Theme Basics

Structure layouts, partials, assets, and switch themes per environment.

Category: Theming

Directory layout #

themes/
  default/
    layouts/
      default.velvet.php
    partials/
    blocks/
    assets/
      css/
      js/
      images/
  • Layouts wrap the entire page. Each .velvet.php file is rendered via ThemeService::renderLayout().
  • partials/ and blocks/ are optional folders for reusable fragments ($theme->partial('hero'), $theme->block('cta')).
  • assets/ is served through the hardened /themes/{theme}/assets/{asset*} route defined in routes/web.php—it sanitizes paths and sets Cache-Control, Last-Modified, and ETag headers.

Picking a theme #

  • Runtime switch: set THEME=marketing in .env (overrides config/theme.php’s active key).
  • Per-module additions: call $theme->addPath($module->path('theme')) inside Module::boot() so your module templates participate in the lookup chain.
  • Programmatic override: resolve ThemeService from the container and pass a different name in its constructor if you need tenant-based theming.

What ThemeService injects #

Every layout receives:

  • $page → current VelvetCMS\Models\Page (title, slug, timestamps, meta).
  • $content → rendered HTML body (MarkdownService already ran).
  • $site → array with name and url derived from config('app.*').
  • Helper closures bound to the theme instance:
    • $asset('css/app.css')/themes/<active>/assets/css/app.css
    • $url('contact')/contact
    • $partial('header', ['title' => 'Docs'])

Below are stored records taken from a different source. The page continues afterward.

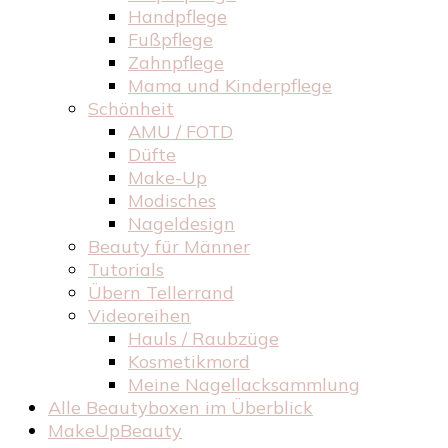
Handpflege
Fußpflege
Zahnpflege
Mama und Kinderpflege
Schönheit
AMU / FOTD
Düfte
Make-Up
Modisches
Nageldesign
Beauty für Männer
Tutorials
Übern Tellerrand
Videoreihen
Hauls / Raubzüge
Kosmetikmord
Meine Nagellacksammlung
Alle Beautyboxen im Überblick
MakeUpBeauty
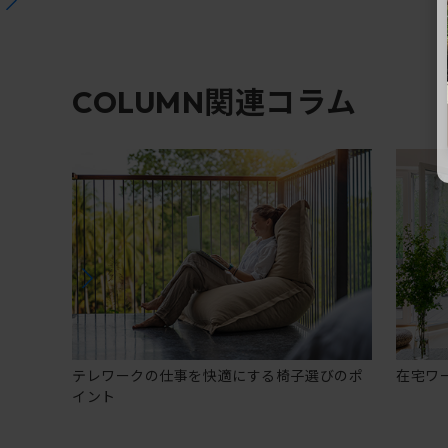
関連コラム
COLUMN
テレワークの仕事を快適にする椅子選びのポ
在宅ワ
イント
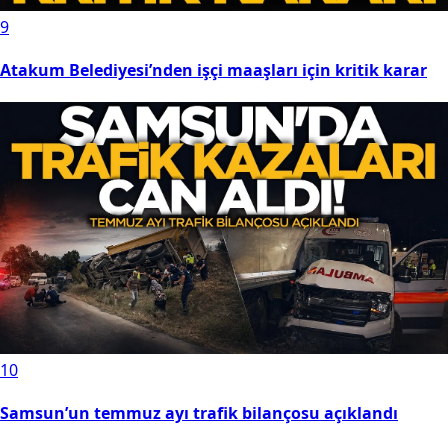
9
Atakum Belediyesi’nden işçi maaşları için kritik karar
10
Samsun’un temmuz ayı trafik bilançosu açıklandı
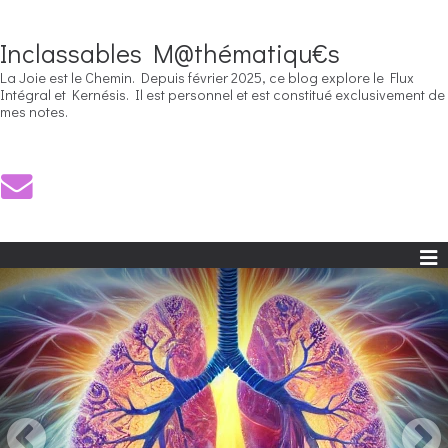
Inclassables M@thématiqu€s
La Joie est le Chemin. Depuis février 2025, ce blog explore le Flux
Intégral et Kernésis. Il est personnel et est constitué exclusivement de
mes notes.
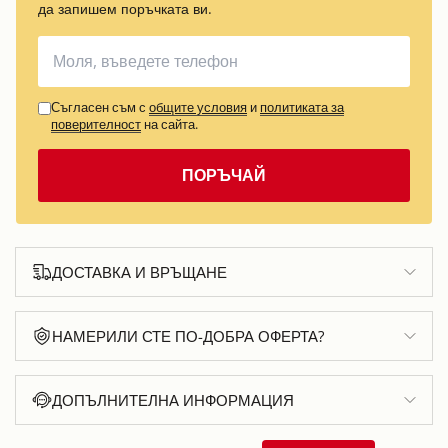
да запишем поръчката ви.
Съгласен съм с
общите условия
и
политиката за
поверителност
на сайта.
ПОРЪЧАЙ
ДОСТАВКА И ВРЪЩАНЕ
НАМЕРИЛИ СТЕ ПО-ДОБРА ОФЕРТА?
ДОПЪЛНИТЕЛНА ИНФОРМАЦИЯ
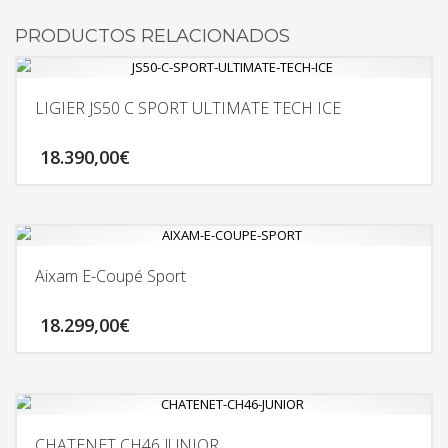
PRODUCTOS RELACIONADOS
LIGIER JS50 C SPORT ULTIMATE TECH ICE
18.390,00
€
Aixam E-Coupé Sport
18.299,00
€
CHATENET CH46 JUNIOR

You can add more context via $theme->set('featureFlags', [...]) before calling render() and later access it with $this->get('featureFlags') or {{ $featureFlags['beta'] }} in templates.

Rendering flow #

  1. PageController (or the default route closure) loads a Page via PageService.
  2. ThemeService::render($page, 'default') dispatches page.renderingpage.rendered events so modules can adjust content.
  3. Template variables are merged, layouts located under layouts/<name>.velvet.php, and the compiled HTML is wrapped in a VelvetCMS\Http\Response.

Assets & cache busting #

  • Reference assets using $asset('css/app.css') so paths stay correct when the theme name changes.
  • The asset route handles conditional requests; if you deploy new assets, increment an app-wide version (config('theme.assets.version'), for example) and append it as a query string ({{ $asset('css/app.css') }}?v={{ config('app.version') }}) to bust browser caches.

Multi-theme setups #

  • Keep shared components in a module, call $theme->addPath() to register its partials/ folder, and ship brand-specific overrides inside each tenant theme.
  • For headless scenarios, skip the theme entirely and render API responses—VelvetCMS doesn’t hardcode any blade-style directives into routes, so you can route /api/* to pure JSON while still serving themed pages elsewhere.

Use this baseline alongside the Template Engine reference to build maintainable themes without touching core files.